The agency released a report describing the factors it used to come up with its negative rating, which included the state’s need to issue deficit bonds to resolve this year’s budget shortfall, and the non-recurring solutions and deficit financing used to close revenue gaps in the state’s 2010 – 2011 biennial budget.

“Connecticut used one-time solutions to close slightly over half of the (biennial budget’s) shortfall,” the report says, and “these solutions create future structural budget gaps and leave the state with significantly reduced flexibility to address additional fiscal pressures that may arise due to a delayed and/or weaker than expected recovery from the worst economic recession since the depression.”

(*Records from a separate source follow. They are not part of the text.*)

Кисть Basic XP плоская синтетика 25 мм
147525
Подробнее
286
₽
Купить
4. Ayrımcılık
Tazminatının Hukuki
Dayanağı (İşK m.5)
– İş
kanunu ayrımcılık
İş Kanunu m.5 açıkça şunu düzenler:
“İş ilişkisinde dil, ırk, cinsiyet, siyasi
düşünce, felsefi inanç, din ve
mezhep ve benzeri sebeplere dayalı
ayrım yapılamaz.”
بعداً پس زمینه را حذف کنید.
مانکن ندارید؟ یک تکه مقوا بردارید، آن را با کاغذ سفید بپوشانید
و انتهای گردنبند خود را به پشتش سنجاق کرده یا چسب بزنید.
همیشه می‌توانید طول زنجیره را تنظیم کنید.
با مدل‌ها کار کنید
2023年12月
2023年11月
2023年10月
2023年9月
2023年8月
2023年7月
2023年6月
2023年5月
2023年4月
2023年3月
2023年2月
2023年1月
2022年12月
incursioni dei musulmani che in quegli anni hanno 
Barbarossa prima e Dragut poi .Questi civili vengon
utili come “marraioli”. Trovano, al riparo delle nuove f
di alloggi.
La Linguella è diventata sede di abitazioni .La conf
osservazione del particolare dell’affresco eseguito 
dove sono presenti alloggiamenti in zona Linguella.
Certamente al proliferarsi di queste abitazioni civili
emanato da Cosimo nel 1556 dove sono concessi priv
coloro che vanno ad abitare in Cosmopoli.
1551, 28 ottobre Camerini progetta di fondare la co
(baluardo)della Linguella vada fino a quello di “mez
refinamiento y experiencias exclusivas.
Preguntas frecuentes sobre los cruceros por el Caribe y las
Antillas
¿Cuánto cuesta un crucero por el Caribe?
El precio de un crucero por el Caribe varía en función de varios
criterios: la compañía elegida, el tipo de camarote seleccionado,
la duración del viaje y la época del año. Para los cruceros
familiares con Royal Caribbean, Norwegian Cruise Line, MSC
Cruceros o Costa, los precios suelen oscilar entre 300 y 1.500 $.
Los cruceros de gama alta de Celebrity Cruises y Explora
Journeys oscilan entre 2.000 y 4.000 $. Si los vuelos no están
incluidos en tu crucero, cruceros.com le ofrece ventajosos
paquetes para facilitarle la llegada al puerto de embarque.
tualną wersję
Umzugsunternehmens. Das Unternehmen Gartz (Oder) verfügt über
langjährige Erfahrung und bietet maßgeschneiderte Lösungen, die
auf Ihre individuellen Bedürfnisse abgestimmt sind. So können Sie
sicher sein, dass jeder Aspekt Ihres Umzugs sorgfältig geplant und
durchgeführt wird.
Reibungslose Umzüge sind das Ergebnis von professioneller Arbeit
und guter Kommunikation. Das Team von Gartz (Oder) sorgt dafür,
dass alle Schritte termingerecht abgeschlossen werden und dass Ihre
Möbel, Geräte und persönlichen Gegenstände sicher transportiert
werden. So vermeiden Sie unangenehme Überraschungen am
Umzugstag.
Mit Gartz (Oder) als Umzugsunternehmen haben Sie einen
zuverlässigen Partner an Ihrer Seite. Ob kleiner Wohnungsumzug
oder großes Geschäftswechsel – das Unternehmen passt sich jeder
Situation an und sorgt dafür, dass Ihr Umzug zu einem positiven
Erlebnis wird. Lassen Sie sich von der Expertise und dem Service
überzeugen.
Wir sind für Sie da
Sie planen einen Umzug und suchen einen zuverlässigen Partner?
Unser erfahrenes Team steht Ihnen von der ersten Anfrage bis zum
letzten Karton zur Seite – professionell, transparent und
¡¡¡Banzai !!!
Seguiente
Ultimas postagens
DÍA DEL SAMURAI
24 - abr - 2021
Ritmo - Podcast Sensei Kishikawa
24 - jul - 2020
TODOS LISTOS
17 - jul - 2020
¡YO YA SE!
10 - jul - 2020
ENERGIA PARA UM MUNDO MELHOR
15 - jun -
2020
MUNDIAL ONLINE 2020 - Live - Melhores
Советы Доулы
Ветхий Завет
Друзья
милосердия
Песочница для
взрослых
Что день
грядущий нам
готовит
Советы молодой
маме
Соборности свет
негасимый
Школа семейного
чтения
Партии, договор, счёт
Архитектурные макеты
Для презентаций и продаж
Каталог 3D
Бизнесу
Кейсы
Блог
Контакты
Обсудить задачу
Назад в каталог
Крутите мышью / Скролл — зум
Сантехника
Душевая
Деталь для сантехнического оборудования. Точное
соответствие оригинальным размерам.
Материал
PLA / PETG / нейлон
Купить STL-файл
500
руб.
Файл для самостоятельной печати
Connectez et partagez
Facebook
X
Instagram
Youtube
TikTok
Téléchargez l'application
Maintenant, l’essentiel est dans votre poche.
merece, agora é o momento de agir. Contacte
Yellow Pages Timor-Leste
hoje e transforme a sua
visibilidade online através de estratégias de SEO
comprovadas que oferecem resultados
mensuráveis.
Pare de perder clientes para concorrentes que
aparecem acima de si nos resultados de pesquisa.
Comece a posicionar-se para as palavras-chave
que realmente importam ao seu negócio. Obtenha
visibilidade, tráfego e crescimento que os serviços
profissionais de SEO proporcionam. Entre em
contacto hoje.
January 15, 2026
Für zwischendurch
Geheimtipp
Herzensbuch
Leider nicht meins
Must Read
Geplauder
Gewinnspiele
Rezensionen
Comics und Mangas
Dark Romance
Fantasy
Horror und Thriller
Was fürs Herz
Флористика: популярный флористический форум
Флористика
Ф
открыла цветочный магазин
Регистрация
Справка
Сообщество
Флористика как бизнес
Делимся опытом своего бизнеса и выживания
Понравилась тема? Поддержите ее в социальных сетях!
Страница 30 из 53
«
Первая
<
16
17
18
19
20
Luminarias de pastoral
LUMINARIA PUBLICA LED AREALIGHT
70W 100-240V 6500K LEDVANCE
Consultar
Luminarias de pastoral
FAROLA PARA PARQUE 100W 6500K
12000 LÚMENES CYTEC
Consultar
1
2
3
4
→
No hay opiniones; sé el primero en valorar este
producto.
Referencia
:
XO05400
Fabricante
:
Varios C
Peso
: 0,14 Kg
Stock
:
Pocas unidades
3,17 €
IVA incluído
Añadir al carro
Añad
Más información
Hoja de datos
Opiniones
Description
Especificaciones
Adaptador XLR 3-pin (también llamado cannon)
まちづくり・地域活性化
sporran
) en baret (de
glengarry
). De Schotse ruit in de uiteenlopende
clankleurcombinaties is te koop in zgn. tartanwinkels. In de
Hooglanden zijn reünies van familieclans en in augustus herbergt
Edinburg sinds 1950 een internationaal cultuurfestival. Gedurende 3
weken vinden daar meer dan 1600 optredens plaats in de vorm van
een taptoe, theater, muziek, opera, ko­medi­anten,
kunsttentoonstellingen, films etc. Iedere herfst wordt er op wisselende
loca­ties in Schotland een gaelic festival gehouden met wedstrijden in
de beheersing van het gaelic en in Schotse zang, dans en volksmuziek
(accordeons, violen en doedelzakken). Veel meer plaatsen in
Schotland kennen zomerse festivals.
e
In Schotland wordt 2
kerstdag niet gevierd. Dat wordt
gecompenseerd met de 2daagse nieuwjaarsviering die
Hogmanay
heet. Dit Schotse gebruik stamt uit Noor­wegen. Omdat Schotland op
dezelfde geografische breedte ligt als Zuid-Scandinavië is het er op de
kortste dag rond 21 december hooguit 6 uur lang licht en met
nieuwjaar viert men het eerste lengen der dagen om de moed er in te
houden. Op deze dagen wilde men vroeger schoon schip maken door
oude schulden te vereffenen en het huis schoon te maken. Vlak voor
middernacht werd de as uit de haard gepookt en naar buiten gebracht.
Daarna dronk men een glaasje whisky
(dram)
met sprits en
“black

The state’s bond rating determines the amount of interest lenders are willing to pay to purchase its bonds. Moody’s defines Aa3 as ranking in the lower end of the rating for issuers who “demonstrate a very strong creditworthiness relative to other U.S. municipal or tax-exempt issuers or issues.”

Moody’s Aa rating falls within the top third of bonds it judges to be investment grade.

In their report, Moody’s analysts Nicole Johnson and Kimberly Lyons note the state’s general fund balance sheet will weaken as its Budget Reserve Fund (commonly known as the “rainy day fund”) is depleted due to the already sizeable unreserved, undesignated [debt] fund balance the state has carried since the early 1990s, “largely reflecting an accrued liability that has never been repaid.”

At the end of fiscal year 2008, the state’s unreserved, undesignated general fund balance was a negative $1.1 billion, the report says, while by the end of 2010, the Budget Reserve Fund is expected to be depleted.

In response to the report, Gov. M. Jodi Rell sent a letter to the leaders of the General Assembly saying, “Being forced to pay higher interest rates on our bonds would have serious and lasting financial effects in both the near- and long-term.”

Rell said the rating downgrade requires a swift and cooperative response from all branches of state government that must include “a willingness on all sides to make even deeper reductions in state spending than we have to date.”

Rell noted that a decisive factor in the lowered outlook from Moody’s is the excessive use of one-time fixes in the state’s next two-year budget, “especially borrowing and securitization of an as-yet unidentified future revenue stream.”

The two analysts said Connecticut compares unfavorably to other states on measures such as debt ratios “that are among the highest in the nation,” pension funding levels that were among the lowest in the country in 2008 “before the market turmoil is factored,” and other post employment benefit liabilities “that are larger than the size of the state’s annual operating budget.”

They said while Connecticut’s revenue trends should improve as it emerges from the recession, “as the wealthiest state in the nation, Connecticut is more dependent than most states on high-income earners.” Thus, the uncertain recovery of the nation’s financial markets, they said, has an “exaggerated impact” on the state’s personal income tax receipts, which account for almost half of the general fund’s resources.”

The report says Connecticut’s income tax revenue grew by an average annual rate of 12 percent over the 2004 through 2008 fiscal years, but dropped 15 percent in fiscal year 2009. Based on 2007 income year data, the report says, Connecticut’s millionaire residents (those earning at least $1 million) made up less than one percent of the state’s income tax filers, but accounted for 35 percent of the its income collection.

The report identifies Connecticut as being a frequent borrower, and says the state’s debt per capita and debt-to-personal income will likely remain among the highest in the country.

Commenting on Moody’s decision, Tuesday evening state Sen. Bob Duff, D-25th Dist., said, ”This letter from Moody’s should be a wake-up call to everyone in the executive and legislative branches, municipal leaders and special interests from around the state. We are going to have to continue to tighten our belt and restrain spending. It is a time for true leadership and all hands on deck.”

The entire Moody’s report is available on-line at: www.ct.gov/governorrell/lib/governorrell/moodys_report.doc.